Today’s case is a 7 year old domestic shorthair cat with chronic cough.
Case originally posted on December 27, 2007
Teaching and learning about veterinary diagnostic imaging.
Today’s case is a 7 year old domestic shorthair cat with chronic cough.
On thoracic radiographs, here is collapse of the right middle lung lobe with evidence of the lobar sign on this lateral projection. In addition there are interstitial to alveolar infiltrates in the ventral thorax worse on the right side. The cardiovascular structures appear within normal limits. The trachea is diffusely small in size and the wall appears thickened. There is a diffuse bronchial pattern.
The CT images show that there is severe thickening of the lobar bronchi to the cranial lobes, and also of the proximal portions of the mainstem bronchi. The right cranial lobar bronchus is bronchiectatic, and a large intraluminal soft tissue occlusion is identified peripherally. Multiple other peripheral airways reveal intraluminal soft tissue accumulation. The right middle lobe is collapsed. There are multifocal patchy areas of interstitial and peribronchial infiltrates throughout all lung lobes, but most severe within the caudal lobes.
Chronic inflammatory disease with bronchiectasis
Bronchoscopy showed moderate to severe tracheal erosions just distal to the larynx. There was extremely thickened mucosa throughout the entire trachea with a redundant tracheal membrane. Grade 1/4 tracheal collapse was seen throughout its length. Marked mucus accumulation was seen in the mid region of the trachea with a slight stenosis at ~ the level of the thoracic inlet. Bronchoscopy also revealed severe blunting at the carina. Many airways could not be entered because of mucus plugging or stenosis, and bronchiectasis could not be directly visualized.

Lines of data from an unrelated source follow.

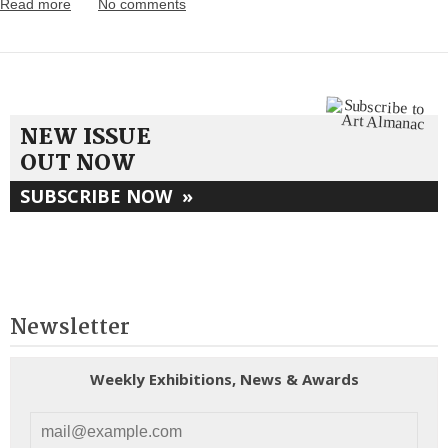
Read more
No comments
NEW ISSUE
OUT NOW
SUBSCRIBE NOW
»
Newsletter
Weekly Exhibitions, News & Awards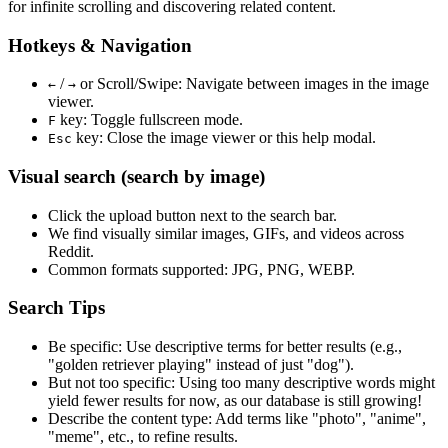
for infinite scrolling and discovering related content.
Hotkeys & Navigation
/
or
Scroll/Swipe
: Navigate between images in the image
←
→
viewer.
key: Toggle fullscreen mode.
F
key: Close the image viewer or this help modal.
Esc
Visual search (search by image)
Click the
upload
button next to the search bar.
We find
visually similar
images, GIFs, and videos across
Reddit.
Common formats supported: JPG, PNG, WEBP.
Search Tips
Be specific:
Use descriptive terms for better results (e.g.,
"golden retriever playing" instead of just "dog").
But not too specific:
Using too many descriptive words might
yield fewer results for now, as our database is still growing!
Describe the content type:
Add terms like "photo", "anime",
"meme", etc., to refine results.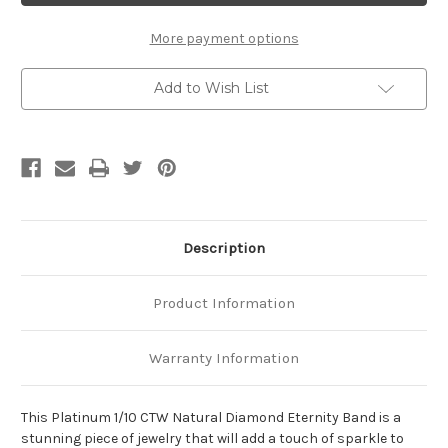
Natural
Natural
Diamond
Diamond
Eternity
Eternity
More payment options
Band
Band
Add to Wish List
Description
Product Information
Warranty Information
This Platinum 1/10 CTW Natural Diamond Eternity Band is a
stunning piece of jewelry that will add a touch of sparkle to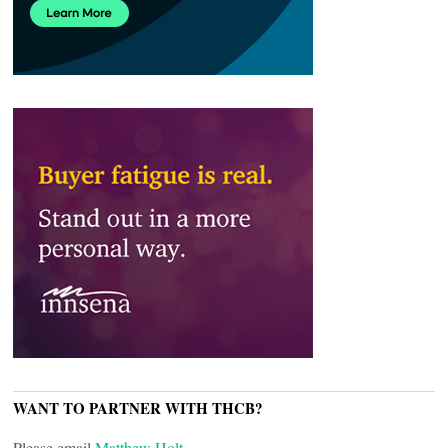
WANT TO PARTNER WITH THCB?
Please email
Matthew Holt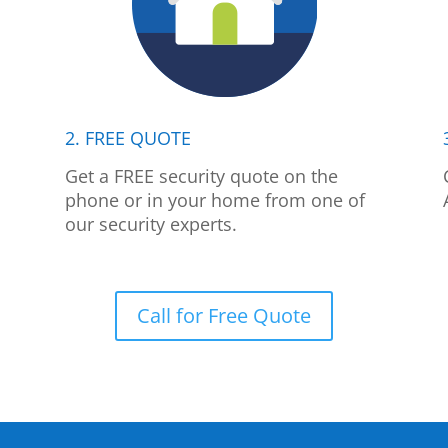
2. FREE QUOTE
p
Get a FREE security quote on the
phone or in your home from one of
our security experts.
Call for Free Quote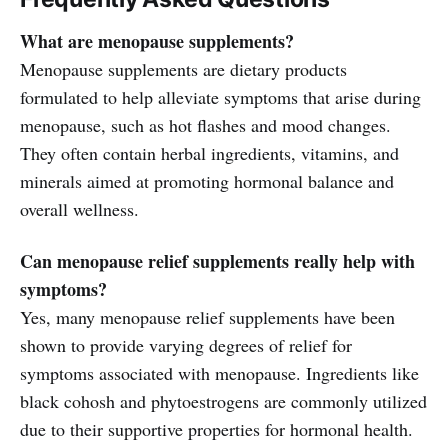
What are menopause supplements?
Menopause supplements are dietary products
formulated to help alleviate symptoms that arise during
menopause, such as hot flashes and mood changes.
They often contain herbal ingredients, vitamins, and
minerals aimed at promoting hormonal balance and
overall wellness.
Can menopause relief supplements really help with
symptoms?
Yes, many menopause relief supplements have been
shown to provide varying degrees of relief for
symptoms associated with menopause. Ingredients like
black cohosh and phytoestrogens are commonly utilized
due to their supportive properties for hormonal health.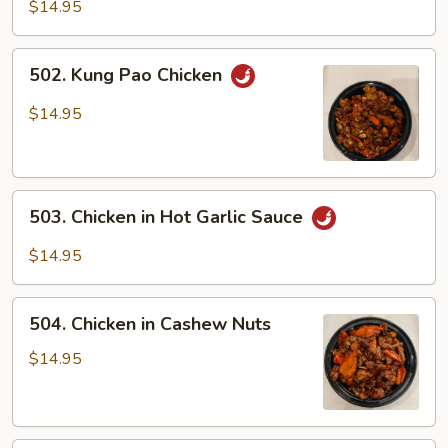
Chicken
$14.95
502.
502. Kung Pao Chicken
Kung
Pao
$14.95
Chicken
503.
503. Chicken in Hot Garlic Sauce
Chicken
in
$14.95
Hot
Garlic
504.
Sauce
504. Chicken in Cashew Nuts
Chicken
in
$14.95
Cashew
Nuts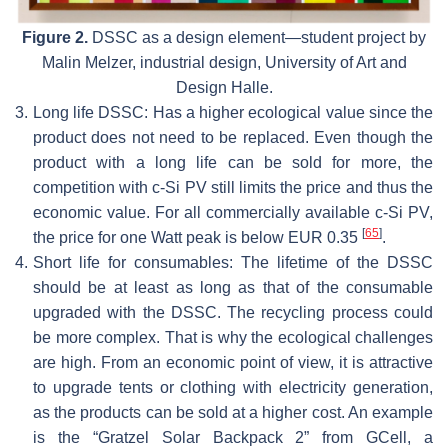
Figure 2.
DSSC as a design element—student project by
Malin Melzer, industrial design, University of Art and
Design Halle.
3.
Long life DSSC: Has a higher ecological value since the
product does not need to be replaced. Even though the
product with a long life can be sold for more, the
competition with c-Si PV still limits the price and thus the
economic value. For all commercially available c-Si PV,
[
65
]
the price for one Watt peak is below EUR 0.35
.
4.
Short life for consumables: The lifetime of the DSSC
should be at least as long as that of the consumable
upgraded with the DSSC. The recycling process could
be more complex. That is why the ecological challenges
are high. From an economic point of view, it is attractive
to upgrade tents or clothing with electricity generation,
as the products can be sold at a higher cost. An example
is the “Gratzel Solar Backpack 2” from GCell, a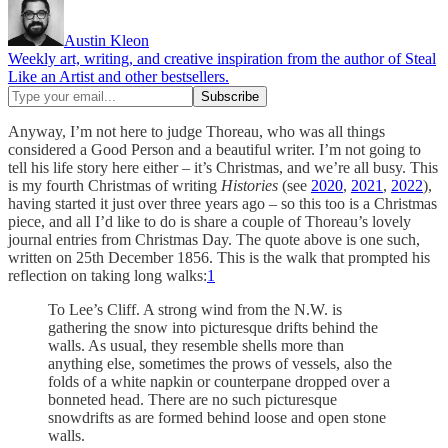
Austin Kleon
Weekly art, writing, and creative inspiration from the author of Steal
Like an Artist and other bestsellers.
Anyway, I’m not here to judge Thoreau, who was all things
considered a Good Person and a beautiful writer. I’m not going to
tell his life story here either – it’s Christmas, and we’re all busy. This
is my fourth Christmas of writing
Histories
(see
2020
,
2021
,
2022
),
having started it just over three years ago – so this too is a Christmas
piece, and all I’d like to do is share a couple of Thoreau’s lovely
journal entries from Christmas Day. The quote above is one such,
written on 25th December 1856. This is the walk that prompted his
reflection on taking long walks:
1
To Lee’s Cliff. A strong wind from the N.W. is
gathering the snow into picturesque drifts behind the
walls. As usual, they resemble shells more than
anything else, sometimes the prows of vessels, also the
folds of a white napkin or counterpane dropped over a
bonneted head. There are no such picturesque
snowdrifts as are formed behind loose and open stone
walls.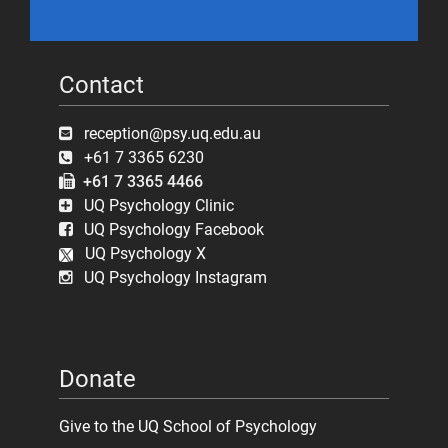
Contact
reception@psy.uq.edu.au
+61 7 3365 6230
+61 7 3365 4466
UQ Psychology Clinic
UQ Psychology Facebook
UQ Psychology X
UQ Psychology Instagram
Donate
Give to the UQ School of Psychology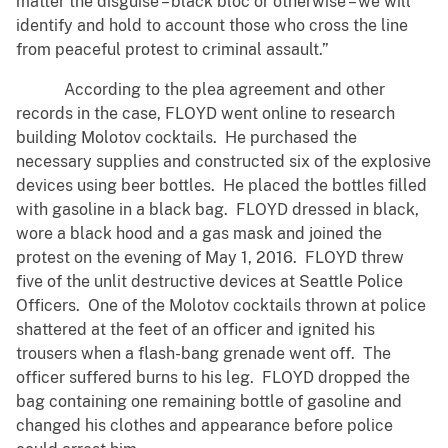
matter the disguise – black bloc or otherwise – we will
identify and hold to account those who cross the line
from peaceful protest to criminal assault.”
According to the plea agreement and other
records in the case, FLOYD went online to research
building Molotov cocktails. He purchased the
necessary supplies and constructed six of the explosive
devices using beer bottles. He placed the bottles filled
with gasoline in a black bag. FLOYD dressed in black,
wore a black hood and a gas mask and joined the
protest on the evening of May 1, 2016. FLOYD threw
five of the unlit destructive devices at Seattle Police
Officers. One of the Molotov cocktails thrown at police
shattered at the feet of an officer and ignited his
trousers when a flash-bang grenade went off. The
officer suffered burns to his leg. FLOYD dropped the
bag containing one remaining bottle of gasoline and
changed his clothes and appearance before police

BAL of 2 sites revealed increased cellularity (1700-1800 cells) with increased numbers/percentages of neutrophils (5-15%). Mild previous hemorrhage was noted and the BAL sample revealed no bacteria on cytology. Because the larger airways appeared to be more severely affected than the bronchoalveolar compartment, a sample of tracheobronchial mucus was submitted for cytology, which contained large numbers of neutrophils, with many lysed cells and streams of DNA. Many neutrophils contained short rods to coccobacilli. BAL cultures for aerobic, anaerobic, and Mycoplasma species were negative.

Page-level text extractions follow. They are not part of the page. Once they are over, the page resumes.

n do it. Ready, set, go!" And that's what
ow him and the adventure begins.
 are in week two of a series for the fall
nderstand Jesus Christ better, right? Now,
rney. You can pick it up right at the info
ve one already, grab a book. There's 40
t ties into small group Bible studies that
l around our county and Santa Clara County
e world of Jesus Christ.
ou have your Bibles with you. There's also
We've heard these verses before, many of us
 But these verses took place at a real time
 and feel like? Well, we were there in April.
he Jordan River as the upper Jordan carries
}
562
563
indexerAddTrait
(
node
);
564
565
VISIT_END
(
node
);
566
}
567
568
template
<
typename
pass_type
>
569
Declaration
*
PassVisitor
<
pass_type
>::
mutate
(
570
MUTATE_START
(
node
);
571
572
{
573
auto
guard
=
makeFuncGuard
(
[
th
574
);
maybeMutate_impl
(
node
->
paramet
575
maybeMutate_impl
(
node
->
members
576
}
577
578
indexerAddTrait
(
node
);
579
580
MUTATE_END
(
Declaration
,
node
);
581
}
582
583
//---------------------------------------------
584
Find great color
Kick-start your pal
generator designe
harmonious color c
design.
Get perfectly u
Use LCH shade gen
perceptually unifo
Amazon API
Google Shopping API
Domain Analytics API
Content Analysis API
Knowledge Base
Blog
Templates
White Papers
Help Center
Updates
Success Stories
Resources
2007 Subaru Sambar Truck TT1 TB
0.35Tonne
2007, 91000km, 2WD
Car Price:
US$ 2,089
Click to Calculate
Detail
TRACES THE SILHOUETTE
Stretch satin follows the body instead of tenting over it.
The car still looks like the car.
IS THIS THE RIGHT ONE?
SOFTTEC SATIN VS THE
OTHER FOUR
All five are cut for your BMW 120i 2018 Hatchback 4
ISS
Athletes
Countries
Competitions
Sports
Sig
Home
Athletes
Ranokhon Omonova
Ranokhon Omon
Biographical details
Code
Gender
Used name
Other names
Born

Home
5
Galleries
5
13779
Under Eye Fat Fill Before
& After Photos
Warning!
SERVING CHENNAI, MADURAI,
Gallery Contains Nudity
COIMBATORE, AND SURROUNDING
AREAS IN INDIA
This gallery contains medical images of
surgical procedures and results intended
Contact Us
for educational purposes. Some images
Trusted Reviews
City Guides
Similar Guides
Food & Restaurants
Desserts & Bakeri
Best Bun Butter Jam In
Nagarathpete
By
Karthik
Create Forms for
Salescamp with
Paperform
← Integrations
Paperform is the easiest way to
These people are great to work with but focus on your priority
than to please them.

The bronchiectasis indicates that the airway disease is chronic and irreversible, and will probably predispose the cat to recurrent pneumonia. Treatment plans include nebulization and antibiotics as needed.
Case originally posted on December 27, 2007
Charlierak says
On lateral view, the tracheal lumen is narrowed at the thoracic inlet. There is a stripe sign dorsal to tne trachea which is normal. The pleural fissure is visible between the left caudal semgment of the cranial lung lobe and the left caudal lung lobe without pleural effusion. Ill-defined soft tissue opacity obscuring the aortic arch is consistent with alveolar lung pattern at cranioventral lung lobe with lobar sign on left lateral view. The multiple doughnut signs are visible on the caudodorsal vetntral lung field with interstitial lung patter. The whole cardiac silhouette lies down above the sternum which is a normal senile change. Distented large intestine with feces in the cranio-dorsal abdomen are visible. The rest of the thoracic structures including pulmonary vessels, medaistinum, pleural space and diaphragm seems normal.

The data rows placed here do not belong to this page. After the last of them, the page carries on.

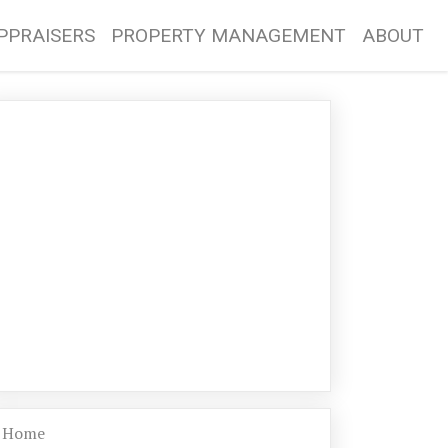
PPRAISERS
PROPERTY MANAGEMENT
ABOUT
Home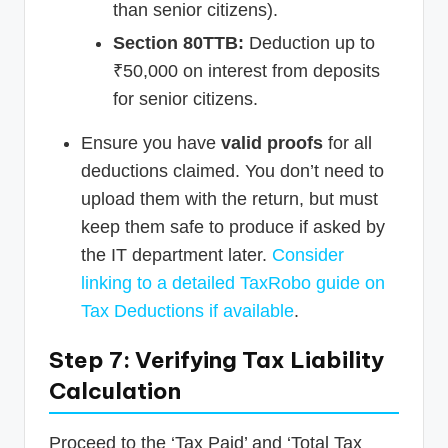
than senior citizens).
Section 80TTB:
Deduction up to
₹50,000 on interest from deposits
for senior citizens.
Ensure you have
valid proofs
for all
deductions claimed. You don’t need to
upload them with the return, but must
keep them safe to produce if asked by
the IT department later.
Consider
linking to a detailed TaxRobo guide on
Tax Deductions if available
.
Step 7: Verifying Tax Liability
Calculation
Proceed to the ‘Tax Paid’ and ‘Total Tax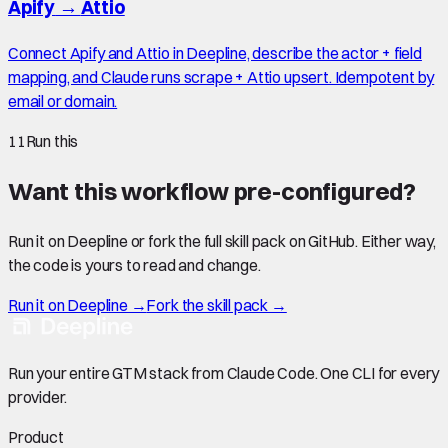
Apify
→
Attio
Connect Apify and Attio in Deepline, describe the actor + field
mapping, and Claude runs scrape + Attio upsert. Idempotent by
email or domain.
11
Run this
Want this workflow pre-configured?
Run it on Deepline or fork the full skill pack on GitHub. Either way,
the code is yours to read and change.
Run it on Deepline →
Fork the skill pack →
Run your entire GTM stack from Claude Code. One CLI for every
provider.
Product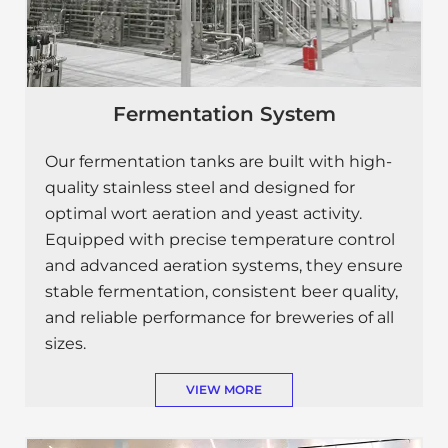
Fermentation System
Our fermentation tanks are built with high-
quality stainless steel and designed for
optimal wort aeration and yeast activity.
Equipped with precise temperature control
and advanced aeration systems, they ensure
stable fermentation, consistent beer quality,
and reliable performance for breweries of all
sizes.
VIEW MORE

On the CT images, the right main stem bronchus dilated in periphery in comparison with the opposite side. The conccurent alveolar pattern in X-ray is also confirmed around the heart.
Findings
Narrowed Tracheal Lumen, Untapered main stem bronchus with diffuse mixed lung patterns.
DDX – Feline asthma or Chronic bronchitis with bronchiectasis.
Lung pattern – secondary pneumonia, non-cardiogenic edema less likely.
BAL or TTW should be done to identify infectious agent.
Charlierak says
Lovely case I can check out all the lung patterns with many signs.
Question, how one can know the right middle lung lobar sign is collapsed or cosolidated? As I see, there is no mediastianl shift, Is it because of slight inflation of the caudal lung margin toward middle lung lobe on the left lateral projection?